Mental health concerns don't keep regular hours, and waiting weeks for a therapy appointment is rarely an option when you're struggling now. Urgent care can be a useful intermediate step for some mental health needs — but it's not the right setting for every situation. Knowing where to go for what you're experiencing makes a meaningful difference in how quickly you get the right help.

What urgent care can help with

General urgent care clinics can usually handle:

  • Mild to moderate anxiety — including situational anxiety, panic attacks, and acute stress responses.
  • Insomnia or sleep issues — short-term assessment and treatment.
  • Medication bridges — a prescription refill if you're between psychiatrists or running out of medication unexpectedly.
  • Initial mental health screening — depression and anxiety screening with a referral for ongoing care.
  • Symptoms that overlap with physical illness — fatigue, chest pain, headache, or GI symptoms that may have a mental health component.

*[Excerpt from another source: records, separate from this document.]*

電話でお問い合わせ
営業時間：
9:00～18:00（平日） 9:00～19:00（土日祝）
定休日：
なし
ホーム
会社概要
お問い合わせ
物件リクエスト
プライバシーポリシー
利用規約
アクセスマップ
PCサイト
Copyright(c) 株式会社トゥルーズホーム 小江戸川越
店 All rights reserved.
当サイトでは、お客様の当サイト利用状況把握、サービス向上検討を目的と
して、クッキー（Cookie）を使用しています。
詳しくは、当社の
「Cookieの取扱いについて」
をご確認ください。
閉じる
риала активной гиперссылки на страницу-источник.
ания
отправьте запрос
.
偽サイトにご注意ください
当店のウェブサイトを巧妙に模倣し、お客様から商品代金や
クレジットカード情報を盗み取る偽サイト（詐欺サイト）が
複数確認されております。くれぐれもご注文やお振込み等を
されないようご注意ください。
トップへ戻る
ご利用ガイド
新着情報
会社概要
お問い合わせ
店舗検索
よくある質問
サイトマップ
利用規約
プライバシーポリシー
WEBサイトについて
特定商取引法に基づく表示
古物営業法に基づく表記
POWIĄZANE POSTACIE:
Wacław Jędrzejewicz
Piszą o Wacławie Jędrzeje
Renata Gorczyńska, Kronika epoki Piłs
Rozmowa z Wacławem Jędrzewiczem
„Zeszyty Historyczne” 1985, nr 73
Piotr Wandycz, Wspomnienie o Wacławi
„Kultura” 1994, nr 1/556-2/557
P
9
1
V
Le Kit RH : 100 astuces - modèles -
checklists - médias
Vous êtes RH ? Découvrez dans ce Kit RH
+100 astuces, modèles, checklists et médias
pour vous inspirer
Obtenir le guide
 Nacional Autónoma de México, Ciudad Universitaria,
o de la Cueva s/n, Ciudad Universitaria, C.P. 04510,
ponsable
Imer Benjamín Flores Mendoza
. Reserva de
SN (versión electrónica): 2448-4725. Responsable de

When you arrive, the provider will take a history, do a basic physical exam if symptoms are physical, screen for safety concerns, and either treat what they can or refer you to ongoing behavioral health care.

When NOT to use urgent care

For an active mental health crisis, urgent care is not the right level of care. Call 988 or 911 if you or someone else is experiencing:

  • Thoughts of suicide or self-harm with intent or a plan
  • Thoughts of harming someone else
  • Active psychosis — hallucinations, delusions, or severe disorganization
  • Severe mania or manic episode
  • Suspected drug or alcohol overdose
  • Severe withdrawal symptoms (alcohol or benzodiazepines especially can be life-threatening)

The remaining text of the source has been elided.